(Stored data entries)
=== Begin Enclosure ===

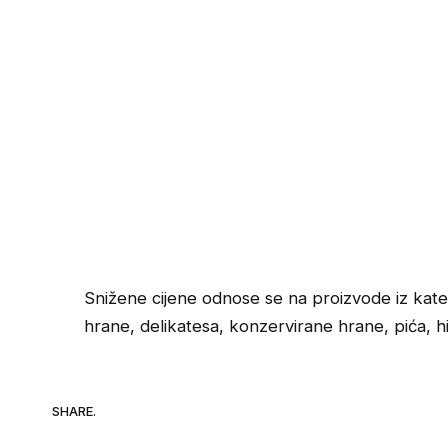
Snižene cijene odnose se na proizvode iz kateg
hrane, delikatesa, konzervirane hrane, pića, hig
SHARE.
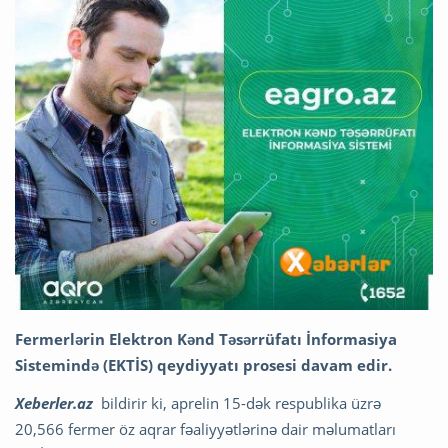
Fermerlərin Elektron Kənd Təsərrüfatı İnformasiya
Sistemində (EKTİS) qeydiyyatı prosesi davam edir.
Xeberler.az
bildirir ki, aprelin 15-dək respublika üzrə
20,566 fermer öz aqrar fəaliyyətlərinə dair məlumatları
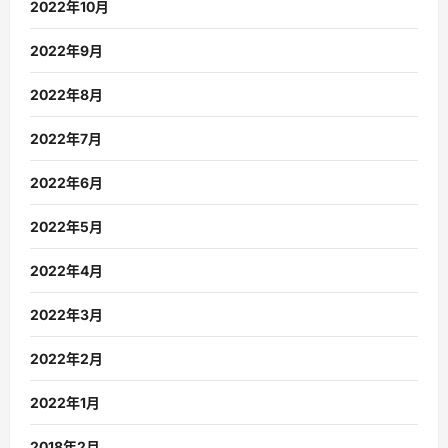
2022年10月
2022年9月
2022年8月
2022年7月
2022年6月
2022年5月
2022年4月
2022年3月
2022年2月
2022年1月
2018年2月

=== End Enclosure ===

Task instructions :: Repeat all entries exactly, pictures excluded.

Written response ::
Snižene cijene odnose se na proizvode iz kateg
hrane, delikatesa, konzervirane hrane, pića, hig
SHARE.
Fermerlərin Elektron Kənd Təsərrüfatı İnformasiya
Sistemində (EKTİS) qeydiyyatı prosesi davam edir.
Xeberler.az
bildirir ki, aprelin 15-dək respublika üzrə
20,566 fermer öz aqrar fəaliyyətlərinə dair məlumatları
2022年10月
2022年9月
2022年8月
2022年7月
2022年6月
2022年5月
2022年4月
2022年3月
2022年2月
2022年1月
2018年2月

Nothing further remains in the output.